Task directions ::
Apart from the images, every record below must be given again without alteration.

Data in this exercise ::

^^^^

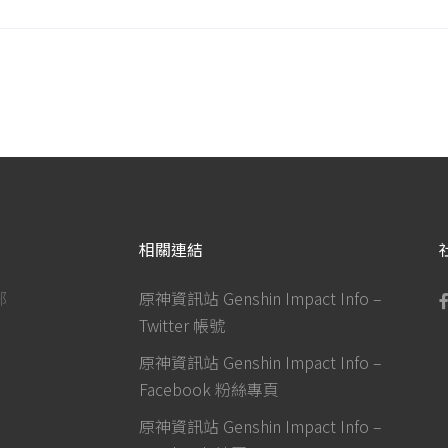
相關連結
部
原神資訊站 Genshin Impact Info –
Twitter 帳號
原神資訊站 Genshin Impact Info –
Facebook 粉絲專頁
原神資訊站 Genshin Impact Info –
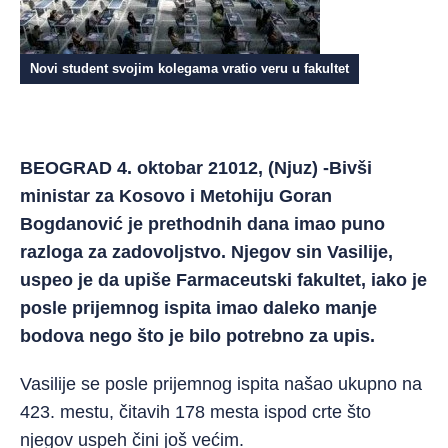
Novi student svojim kolegama vratio veru u fakultet
BEOGRAD 4. oktobar 21012, (Njuz) -Bivši
ministar za Kosovo i Metohiju Goran
Bogdanović je prethodnih dana imao puno
razloga za zadovoljstvo. Njegov sin Vasilije,
uspeo je da upiše Farmaceutski fakultet, iako je
posle prijemnog ispita imao daleko manje
bodova nego što je bilo potrebno za upis.
Vasilije se posle prijemnog ispita našao ukupno na
423. mestu, čitavih 178 mesta ispod crte što
njegov uspeh čini još većim.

^^^^

Output for this exercise ::
相關連結
部
原神資訊站 Genshin Impact Info –
Twitter 帳號
原神資訊站 Genshin Impact Info –
Facebook 粉絲專頁
原神資訊站 Genshin Impact Info –
Novi student svojim kolegama vratio veru u fakultet
BEOGRAD 4. oktobar 21012, (Njuz) -Bivši
ministar za Kosovo i Metohiju Goran
Bogdanović je prethodnih dana imao puno
razloga za zadovoljstvo. Njegov sin Vasilije,
uspeo je da upiše Farmaceutski fakultet, iako je
posle prijemnog ispita imao daleko manje
bodova nego što je bilo potrebno za upis.
Vasilije se posle prijemnog ispita našao ukupno na
423. mestu, čitavih 178 mesta ispod crte što
njegov uspeh čini još većim.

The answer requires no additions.